First, he was erroneously implicated in the 1999 Columbine school shootings - the teenage killers were identified as Manson fans, when the truth was they thought he "sucked". Then in 2000, three Italian school girls - whose diaries were filled with snapshots of Manson - murdered a 61-year-old nun. And when more teenagers in Arras, France, raided the graves of British war heroes in 2003, the finger of blame was pointed squarely at the singer. Most weirdly, when on tour in Italy, Manson was arrested for apparently "tearing off his genitals", live on stage. Now it has been reported in the press that Luke Mitchell, last week convicted of murdering his girlfriend Jodi Jones, was "under the spell of Manson".
Manson - a master self-publicist - doesn't always help matters. At Kerrang! magazine's awards ceremony in 2001, he caused controversy by claiming there is "nothing like a good school shooting to inspire a record". But generally, Manson's influence is too easily overstated. He's just too irresistible, too easy a target. Plus there's that easily recalled fact that Manson's real name is actually Brian.
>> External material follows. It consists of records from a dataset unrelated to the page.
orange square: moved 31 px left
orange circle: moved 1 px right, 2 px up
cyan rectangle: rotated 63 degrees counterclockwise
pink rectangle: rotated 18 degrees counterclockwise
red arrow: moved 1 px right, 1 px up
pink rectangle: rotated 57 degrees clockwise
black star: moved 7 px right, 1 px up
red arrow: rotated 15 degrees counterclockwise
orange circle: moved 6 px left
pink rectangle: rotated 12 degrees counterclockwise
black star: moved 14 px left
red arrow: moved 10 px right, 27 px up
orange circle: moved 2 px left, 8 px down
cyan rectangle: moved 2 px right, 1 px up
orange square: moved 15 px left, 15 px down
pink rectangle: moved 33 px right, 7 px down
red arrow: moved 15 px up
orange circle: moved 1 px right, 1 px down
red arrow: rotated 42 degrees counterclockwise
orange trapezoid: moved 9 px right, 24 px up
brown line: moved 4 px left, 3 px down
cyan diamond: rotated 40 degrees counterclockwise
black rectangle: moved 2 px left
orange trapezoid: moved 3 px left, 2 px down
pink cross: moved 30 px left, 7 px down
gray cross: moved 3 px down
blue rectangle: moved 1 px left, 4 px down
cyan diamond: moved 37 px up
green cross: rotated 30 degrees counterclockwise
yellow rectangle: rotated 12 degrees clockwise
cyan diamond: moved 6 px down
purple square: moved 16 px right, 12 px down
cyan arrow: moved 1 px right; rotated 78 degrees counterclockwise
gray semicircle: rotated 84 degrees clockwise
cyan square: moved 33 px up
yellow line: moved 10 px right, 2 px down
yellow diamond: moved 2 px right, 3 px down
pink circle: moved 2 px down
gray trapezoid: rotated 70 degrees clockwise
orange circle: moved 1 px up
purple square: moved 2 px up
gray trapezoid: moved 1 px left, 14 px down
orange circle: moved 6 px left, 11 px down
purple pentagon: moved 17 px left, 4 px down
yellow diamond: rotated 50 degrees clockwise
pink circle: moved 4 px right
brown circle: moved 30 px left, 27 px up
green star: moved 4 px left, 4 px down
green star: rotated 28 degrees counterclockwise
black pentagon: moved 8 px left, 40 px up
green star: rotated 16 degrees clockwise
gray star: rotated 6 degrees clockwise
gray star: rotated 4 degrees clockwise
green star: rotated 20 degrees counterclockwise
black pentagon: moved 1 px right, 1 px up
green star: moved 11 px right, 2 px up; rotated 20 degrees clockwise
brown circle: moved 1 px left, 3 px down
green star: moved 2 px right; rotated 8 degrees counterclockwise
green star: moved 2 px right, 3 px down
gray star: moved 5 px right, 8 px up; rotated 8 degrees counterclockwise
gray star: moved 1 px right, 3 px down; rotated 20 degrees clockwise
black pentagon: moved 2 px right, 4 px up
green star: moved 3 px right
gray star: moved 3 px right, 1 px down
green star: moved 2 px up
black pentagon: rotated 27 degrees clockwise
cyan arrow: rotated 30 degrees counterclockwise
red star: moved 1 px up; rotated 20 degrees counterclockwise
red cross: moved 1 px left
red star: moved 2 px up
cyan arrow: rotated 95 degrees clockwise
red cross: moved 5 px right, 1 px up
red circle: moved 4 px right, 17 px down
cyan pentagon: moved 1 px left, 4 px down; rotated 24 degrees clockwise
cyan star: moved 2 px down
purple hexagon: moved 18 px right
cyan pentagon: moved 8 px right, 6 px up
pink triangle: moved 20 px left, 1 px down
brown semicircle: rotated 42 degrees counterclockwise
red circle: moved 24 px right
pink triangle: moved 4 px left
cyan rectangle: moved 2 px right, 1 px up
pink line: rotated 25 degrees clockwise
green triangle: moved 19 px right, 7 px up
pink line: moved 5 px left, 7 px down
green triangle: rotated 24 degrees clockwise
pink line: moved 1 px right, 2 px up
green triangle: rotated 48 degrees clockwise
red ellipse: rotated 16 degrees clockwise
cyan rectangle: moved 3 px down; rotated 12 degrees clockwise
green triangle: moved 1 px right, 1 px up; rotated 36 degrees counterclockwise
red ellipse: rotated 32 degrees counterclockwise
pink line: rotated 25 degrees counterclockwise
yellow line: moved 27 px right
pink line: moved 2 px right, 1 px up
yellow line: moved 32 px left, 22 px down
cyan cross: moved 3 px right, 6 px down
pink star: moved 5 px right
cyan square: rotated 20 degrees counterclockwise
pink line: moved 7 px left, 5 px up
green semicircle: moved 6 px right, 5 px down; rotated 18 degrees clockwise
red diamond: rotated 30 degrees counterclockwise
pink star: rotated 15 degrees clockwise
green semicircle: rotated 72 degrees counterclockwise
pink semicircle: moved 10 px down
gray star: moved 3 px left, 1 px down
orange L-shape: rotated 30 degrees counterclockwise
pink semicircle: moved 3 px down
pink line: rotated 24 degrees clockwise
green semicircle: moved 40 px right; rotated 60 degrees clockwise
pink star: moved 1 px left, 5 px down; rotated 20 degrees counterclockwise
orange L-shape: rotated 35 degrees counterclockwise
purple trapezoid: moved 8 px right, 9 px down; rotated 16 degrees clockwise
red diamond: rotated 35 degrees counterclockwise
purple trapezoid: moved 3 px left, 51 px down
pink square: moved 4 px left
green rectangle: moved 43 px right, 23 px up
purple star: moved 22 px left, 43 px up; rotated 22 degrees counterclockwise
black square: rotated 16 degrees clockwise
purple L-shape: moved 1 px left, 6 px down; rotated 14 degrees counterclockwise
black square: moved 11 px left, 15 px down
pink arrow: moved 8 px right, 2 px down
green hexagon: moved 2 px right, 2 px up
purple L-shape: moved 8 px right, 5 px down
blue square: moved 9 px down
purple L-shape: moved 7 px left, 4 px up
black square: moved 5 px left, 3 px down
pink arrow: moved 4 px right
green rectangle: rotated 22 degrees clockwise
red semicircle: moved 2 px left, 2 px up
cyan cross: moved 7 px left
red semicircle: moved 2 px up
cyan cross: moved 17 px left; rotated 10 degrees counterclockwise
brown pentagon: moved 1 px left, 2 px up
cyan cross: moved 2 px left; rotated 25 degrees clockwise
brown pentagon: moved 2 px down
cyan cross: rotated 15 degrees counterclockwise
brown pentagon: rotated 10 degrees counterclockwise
Yet proper metallers claim Manson isn't scary at all. "There's a lot of bands that will make Manson piss his pants," wrote "Infazeal", a poster on one message board, namechecking groups such as Dying Bride and Norwegian dwarf fanatics Dimmu Borgir.
"Here we go again," says Ashley Bird, editor of Kerrang! magazine, refuting suggestions that Manson's music encourages violent behaviour. "His songs are not about murdering people - his message is that there are a lot of people out there who feel forgotten and misunderstood." Plus Bird met Manson once and can report that "he's very funny, a really nice bloke - closer in spirit to David Bowie than anyone else because of his theatricality".
On a similar theme, Johnny Depp has revealed that his muse for his role as Willy Wonka in the new film of Charlie and the Chocolate Factory was Manson. So you know who to blame should it flop.